In California, a lack of inventory of homes for sale and decreasing housing affordability remain constraints to economic growth, both Kleinhenz and Vitner pointed out. Even though residential construction is increasing, it is not at a rate necessary to meet demand, according to Kleinhenz. “The state really needs to have about 200,000 housing units built per year in order to meet the growth in population and households. Last year, we had about 112,000 building permits,” he said. “This year we think we’re going to be at 125,000 permitted units. . . . It is headed in the right direction, but it still falls way short of housing needs.”

 

In May, the statewide median single-family home price surpassed the high of the last housing boom, reaching $600,860, according to the California Association of Realtors (CAR). Prices increased by 9.2% from April to May. The number of sales decreased by about 1.8% due to rising prices, short supply of homes for sale and an increase in interest rates, according to a CAR statement.

 

“It continues to be anything but a normal housing market, and we’re not building enough to meet our needs, whether you are looking at the state, the county, or the City of Long Beach,” Kleinhenz said.

 

The largest area of uncertainty for the mid-year economic outlook is the Trump administration’s approach to trade policies, economists agreed.

 

“A real trade war is probably the greatest risk the economy faces going into the second half of the year,” Vitner said. “Clearly, we hope that there is going to be some sort of settlement that comes about that avoids an outright trade war, but it just doesn’t look that way right now.”

(Photograph courtesy of the Long Beach Convention & Visitors Bureau)

 

In June, the Trump administration announced tariffs on $50 billion worth of Chinese goods, and the Chinese government responded in kind by announcing tariffs on $50 billion in U.S. exports. President Trump then announced he would seek additional tariffs on $200 billion worth of Chinese goods, which have yet to be implemented.
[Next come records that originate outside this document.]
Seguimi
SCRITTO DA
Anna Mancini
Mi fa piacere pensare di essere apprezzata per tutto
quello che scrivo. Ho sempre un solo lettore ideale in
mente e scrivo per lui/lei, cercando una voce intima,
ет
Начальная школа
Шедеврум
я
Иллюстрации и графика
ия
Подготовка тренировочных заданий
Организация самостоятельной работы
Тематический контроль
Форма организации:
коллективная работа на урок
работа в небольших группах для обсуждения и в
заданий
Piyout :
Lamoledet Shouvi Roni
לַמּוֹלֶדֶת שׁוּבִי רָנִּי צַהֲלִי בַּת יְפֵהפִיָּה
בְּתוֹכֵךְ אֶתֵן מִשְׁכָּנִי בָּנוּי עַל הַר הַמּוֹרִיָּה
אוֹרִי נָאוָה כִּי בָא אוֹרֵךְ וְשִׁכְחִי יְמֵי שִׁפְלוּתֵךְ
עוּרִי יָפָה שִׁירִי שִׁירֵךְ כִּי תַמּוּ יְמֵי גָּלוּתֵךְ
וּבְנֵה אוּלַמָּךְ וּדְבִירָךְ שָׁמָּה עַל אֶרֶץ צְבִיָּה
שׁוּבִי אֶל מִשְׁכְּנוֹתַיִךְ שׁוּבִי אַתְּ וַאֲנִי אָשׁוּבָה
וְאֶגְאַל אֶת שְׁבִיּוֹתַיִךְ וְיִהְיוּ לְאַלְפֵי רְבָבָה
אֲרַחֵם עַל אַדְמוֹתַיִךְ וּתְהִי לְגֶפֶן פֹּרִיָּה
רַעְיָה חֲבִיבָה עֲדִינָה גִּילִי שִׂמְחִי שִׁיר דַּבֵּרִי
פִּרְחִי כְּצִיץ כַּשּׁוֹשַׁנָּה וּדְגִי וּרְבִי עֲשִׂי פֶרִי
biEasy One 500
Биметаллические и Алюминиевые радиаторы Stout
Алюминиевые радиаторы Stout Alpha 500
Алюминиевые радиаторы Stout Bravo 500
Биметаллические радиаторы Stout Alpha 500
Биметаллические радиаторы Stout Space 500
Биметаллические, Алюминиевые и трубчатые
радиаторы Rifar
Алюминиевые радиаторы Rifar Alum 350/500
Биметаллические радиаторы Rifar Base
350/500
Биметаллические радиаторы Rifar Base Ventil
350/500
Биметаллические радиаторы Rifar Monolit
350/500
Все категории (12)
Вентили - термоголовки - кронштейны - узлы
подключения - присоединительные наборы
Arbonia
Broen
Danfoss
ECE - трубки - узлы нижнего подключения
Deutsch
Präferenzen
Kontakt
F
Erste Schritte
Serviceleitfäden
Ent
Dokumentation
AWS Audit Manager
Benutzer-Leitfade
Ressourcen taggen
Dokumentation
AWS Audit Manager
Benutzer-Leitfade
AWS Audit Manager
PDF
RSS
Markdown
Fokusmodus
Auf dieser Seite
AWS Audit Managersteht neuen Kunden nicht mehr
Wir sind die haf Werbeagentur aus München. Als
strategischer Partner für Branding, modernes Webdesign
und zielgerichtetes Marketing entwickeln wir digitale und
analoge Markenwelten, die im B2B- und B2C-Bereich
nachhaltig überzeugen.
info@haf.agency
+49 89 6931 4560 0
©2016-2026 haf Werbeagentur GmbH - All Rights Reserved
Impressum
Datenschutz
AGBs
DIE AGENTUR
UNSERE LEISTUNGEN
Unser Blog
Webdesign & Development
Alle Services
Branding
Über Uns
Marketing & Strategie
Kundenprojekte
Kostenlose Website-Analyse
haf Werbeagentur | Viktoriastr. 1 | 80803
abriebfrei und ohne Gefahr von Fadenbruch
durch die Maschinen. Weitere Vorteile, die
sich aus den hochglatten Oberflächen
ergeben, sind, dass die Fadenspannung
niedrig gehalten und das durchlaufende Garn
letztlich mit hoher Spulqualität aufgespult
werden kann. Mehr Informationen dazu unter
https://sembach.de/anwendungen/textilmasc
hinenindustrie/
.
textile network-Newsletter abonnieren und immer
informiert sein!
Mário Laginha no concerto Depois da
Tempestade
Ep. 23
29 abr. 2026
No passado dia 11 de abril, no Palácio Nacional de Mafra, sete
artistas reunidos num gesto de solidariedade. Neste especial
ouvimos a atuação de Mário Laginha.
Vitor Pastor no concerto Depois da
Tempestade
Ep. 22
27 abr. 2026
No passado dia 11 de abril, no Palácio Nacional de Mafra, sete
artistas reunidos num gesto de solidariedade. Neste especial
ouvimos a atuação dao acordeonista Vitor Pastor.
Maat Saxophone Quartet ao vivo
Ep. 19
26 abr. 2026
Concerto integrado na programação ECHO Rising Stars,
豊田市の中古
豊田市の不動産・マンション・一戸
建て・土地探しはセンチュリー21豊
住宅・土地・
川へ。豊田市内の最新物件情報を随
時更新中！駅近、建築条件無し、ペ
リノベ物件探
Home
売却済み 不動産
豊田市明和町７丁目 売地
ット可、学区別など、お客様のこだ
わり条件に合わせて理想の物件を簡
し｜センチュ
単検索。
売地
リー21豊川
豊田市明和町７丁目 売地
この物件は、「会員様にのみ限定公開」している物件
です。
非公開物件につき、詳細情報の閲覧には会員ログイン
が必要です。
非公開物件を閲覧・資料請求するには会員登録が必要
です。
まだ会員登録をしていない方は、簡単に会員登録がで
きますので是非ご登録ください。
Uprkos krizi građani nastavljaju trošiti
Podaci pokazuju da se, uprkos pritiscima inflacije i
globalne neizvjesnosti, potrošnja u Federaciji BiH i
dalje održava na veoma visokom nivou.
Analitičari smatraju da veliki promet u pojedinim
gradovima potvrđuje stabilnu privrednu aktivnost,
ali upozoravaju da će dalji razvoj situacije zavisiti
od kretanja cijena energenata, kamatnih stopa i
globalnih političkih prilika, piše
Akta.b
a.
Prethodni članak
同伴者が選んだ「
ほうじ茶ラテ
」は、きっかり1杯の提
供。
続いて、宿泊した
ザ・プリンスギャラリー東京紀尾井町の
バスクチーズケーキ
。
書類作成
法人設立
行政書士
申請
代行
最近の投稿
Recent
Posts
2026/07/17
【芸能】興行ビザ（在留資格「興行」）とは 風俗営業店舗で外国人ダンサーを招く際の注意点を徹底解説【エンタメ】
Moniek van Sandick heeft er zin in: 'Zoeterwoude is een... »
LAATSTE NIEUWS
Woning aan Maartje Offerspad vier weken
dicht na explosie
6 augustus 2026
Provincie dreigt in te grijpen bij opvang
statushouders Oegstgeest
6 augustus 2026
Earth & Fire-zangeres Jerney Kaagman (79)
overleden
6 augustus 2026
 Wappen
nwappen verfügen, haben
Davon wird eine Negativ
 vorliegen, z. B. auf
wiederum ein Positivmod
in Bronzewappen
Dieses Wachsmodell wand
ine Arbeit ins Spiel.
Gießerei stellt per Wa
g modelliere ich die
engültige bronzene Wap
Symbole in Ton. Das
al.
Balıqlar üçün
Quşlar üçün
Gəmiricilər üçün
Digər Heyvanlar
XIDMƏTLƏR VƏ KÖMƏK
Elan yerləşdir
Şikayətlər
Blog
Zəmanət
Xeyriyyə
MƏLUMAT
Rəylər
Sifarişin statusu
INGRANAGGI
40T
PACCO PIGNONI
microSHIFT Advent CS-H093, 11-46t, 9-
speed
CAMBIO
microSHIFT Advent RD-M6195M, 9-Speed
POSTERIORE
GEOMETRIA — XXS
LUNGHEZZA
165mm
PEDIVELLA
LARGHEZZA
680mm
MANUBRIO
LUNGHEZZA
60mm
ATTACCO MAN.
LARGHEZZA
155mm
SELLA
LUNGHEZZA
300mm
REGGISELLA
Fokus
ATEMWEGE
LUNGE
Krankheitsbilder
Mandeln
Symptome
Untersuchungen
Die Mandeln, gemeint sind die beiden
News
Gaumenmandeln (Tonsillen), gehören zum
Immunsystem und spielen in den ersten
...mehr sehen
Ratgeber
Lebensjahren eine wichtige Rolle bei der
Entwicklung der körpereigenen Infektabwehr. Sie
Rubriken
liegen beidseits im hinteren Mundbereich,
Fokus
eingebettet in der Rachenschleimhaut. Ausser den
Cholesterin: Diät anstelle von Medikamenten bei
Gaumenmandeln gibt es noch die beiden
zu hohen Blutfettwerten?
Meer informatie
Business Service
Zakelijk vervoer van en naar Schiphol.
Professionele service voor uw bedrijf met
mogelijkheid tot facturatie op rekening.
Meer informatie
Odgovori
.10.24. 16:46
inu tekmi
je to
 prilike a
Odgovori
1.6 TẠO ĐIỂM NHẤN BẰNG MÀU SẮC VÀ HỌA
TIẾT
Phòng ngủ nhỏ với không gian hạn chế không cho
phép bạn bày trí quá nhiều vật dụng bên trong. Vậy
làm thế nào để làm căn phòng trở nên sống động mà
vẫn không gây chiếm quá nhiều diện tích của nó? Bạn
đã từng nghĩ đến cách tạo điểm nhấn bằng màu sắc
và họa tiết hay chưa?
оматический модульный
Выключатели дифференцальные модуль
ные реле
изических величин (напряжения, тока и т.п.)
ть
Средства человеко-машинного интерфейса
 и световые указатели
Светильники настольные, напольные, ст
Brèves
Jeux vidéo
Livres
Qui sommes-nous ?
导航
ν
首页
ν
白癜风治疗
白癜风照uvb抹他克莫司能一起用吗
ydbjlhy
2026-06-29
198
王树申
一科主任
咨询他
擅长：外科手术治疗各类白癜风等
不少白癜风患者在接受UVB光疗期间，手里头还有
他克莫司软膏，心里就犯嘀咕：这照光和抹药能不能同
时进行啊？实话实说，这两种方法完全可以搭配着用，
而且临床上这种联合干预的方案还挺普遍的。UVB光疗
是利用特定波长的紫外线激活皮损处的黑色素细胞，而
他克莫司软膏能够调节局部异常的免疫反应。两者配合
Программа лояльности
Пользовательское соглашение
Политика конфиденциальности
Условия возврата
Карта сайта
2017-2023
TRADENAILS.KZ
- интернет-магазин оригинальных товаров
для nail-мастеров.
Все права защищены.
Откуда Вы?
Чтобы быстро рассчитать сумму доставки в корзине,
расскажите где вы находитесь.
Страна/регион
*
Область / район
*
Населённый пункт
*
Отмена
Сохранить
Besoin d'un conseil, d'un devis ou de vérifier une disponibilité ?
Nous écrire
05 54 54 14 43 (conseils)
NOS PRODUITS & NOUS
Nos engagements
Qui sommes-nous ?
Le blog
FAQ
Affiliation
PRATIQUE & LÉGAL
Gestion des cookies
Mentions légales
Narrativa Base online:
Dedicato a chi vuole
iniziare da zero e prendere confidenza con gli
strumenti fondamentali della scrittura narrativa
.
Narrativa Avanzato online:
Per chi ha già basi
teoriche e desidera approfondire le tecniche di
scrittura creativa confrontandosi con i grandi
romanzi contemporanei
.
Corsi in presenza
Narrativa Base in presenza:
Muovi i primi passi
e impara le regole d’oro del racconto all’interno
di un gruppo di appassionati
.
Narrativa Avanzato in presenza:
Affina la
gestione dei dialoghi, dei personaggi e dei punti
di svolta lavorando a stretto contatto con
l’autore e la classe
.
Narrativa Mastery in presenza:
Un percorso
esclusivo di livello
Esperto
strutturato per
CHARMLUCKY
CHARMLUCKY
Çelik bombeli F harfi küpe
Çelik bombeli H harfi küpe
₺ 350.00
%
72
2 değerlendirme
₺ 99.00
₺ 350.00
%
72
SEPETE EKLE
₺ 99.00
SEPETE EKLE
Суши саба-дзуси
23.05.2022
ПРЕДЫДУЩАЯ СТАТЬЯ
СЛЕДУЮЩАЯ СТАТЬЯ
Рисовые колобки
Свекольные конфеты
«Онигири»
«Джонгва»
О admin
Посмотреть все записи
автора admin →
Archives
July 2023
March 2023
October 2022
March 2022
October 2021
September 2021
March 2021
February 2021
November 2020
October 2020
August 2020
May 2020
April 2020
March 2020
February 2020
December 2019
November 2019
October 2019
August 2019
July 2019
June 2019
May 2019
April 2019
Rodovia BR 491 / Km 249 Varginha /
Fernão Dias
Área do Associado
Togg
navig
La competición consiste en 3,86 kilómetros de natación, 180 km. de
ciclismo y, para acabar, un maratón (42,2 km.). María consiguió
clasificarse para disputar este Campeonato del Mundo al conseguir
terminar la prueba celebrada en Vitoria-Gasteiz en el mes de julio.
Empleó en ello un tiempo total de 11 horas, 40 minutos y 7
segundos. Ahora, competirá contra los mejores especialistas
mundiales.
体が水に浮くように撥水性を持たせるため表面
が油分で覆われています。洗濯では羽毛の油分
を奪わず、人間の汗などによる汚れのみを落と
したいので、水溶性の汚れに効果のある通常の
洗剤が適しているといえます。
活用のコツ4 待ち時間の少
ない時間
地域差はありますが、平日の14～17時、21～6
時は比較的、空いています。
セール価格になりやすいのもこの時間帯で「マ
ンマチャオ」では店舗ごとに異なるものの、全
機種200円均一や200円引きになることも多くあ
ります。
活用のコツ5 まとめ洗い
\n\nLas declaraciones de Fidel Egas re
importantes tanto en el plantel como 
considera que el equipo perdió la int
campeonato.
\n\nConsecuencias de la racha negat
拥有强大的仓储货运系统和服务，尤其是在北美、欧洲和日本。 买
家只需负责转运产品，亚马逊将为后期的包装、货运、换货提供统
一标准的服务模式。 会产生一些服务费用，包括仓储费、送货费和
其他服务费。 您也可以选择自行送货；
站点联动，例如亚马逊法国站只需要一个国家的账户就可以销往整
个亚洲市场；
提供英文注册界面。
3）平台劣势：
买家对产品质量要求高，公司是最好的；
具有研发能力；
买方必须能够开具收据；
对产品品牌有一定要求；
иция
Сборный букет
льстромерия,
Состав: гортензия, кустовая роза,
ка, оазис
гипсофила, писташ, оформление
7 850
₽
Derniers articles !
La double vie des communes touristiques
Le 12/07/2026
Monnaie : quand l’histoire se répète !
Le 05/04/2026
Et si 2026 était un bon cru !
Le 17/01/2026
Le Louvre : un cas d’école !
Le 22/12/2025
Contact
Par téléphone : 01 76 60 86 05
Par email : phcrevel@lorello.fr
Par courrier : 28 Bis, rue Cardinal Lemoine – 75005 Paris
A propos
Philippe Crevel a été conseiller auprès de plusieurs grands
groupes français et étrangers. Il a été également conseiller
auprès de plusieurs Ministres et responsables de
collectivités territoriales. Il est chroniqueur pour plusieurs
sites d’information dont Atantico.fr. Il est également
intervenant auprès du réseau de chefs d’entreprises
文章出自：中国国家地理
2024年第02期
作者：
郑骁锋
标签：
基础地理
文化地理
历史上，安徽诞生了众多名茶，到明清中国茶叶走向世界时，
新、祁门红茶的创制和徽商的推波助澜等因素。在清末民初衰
While other tariffs, such as on steel and aluminum, have been implemented on European countries and other allies, the escalating trade tensions with China weigh more heavily on the San Pedro Bay ports, which handle most of the country’s maritime trade with China.

 

Vitner acknowledged that the imbalance of trade between the two countries should be addressed, but said that he is concerned about potential outcomes of the current situation. “There are two potential outcomes that trouble me. One would be that we come to some sort of agreement that looks good on the surface but doesn’t address any of the fundamental issues,” he said. “And the other outcome would be that we hit some sort of a protracted trade battle where we place successively higher tariffs on each other’s goods and the volume of international trade contracts. That’s probably the most damaging outcome.”

 

Kleinhenz noted that the San Pedro Bay ports are expecting a combined record year for cargo volumes, barring negative impacts associated with the trade dispute with China. “We don’t have a trade war. We are still in the scuffle stage,” he said. “Despite all the uproar with regard to trade restrictions, the economy seems to be weathering this fairly well, and in the general sense, we’re seeing that the trade numbers are holding up now. But all these announcements and all these actions certainly create an element of uncertainty and lead to hesitation on the part of businesses, whether it’s to produce that next crop in the fields of California that they expect to export, or whether to make enough of manufactured goods in anticipation of selling abroad.”

 

Kleinhenz added, “If these tariffs are actually implemented, and if retaliation occurs, then the pain is going to be borne by America’s exporting companies, and also by America’s consumers who are importing goods from abroad. It doesn’t seem to be a winning outcome.”

 

However, trade disputes are not going to derail the economy, Kleinhenz asserted. “Our internal economic growth dynamic is fundamentally driven by the domestic private sector of the economy, with 70% of the economy driven by the consumer sector and another 17% or so driven by the business sector,” he explained. “We want to make it clear that it’s not like we are any closer to having a recession because of the trade discussion and everything that’s going on.”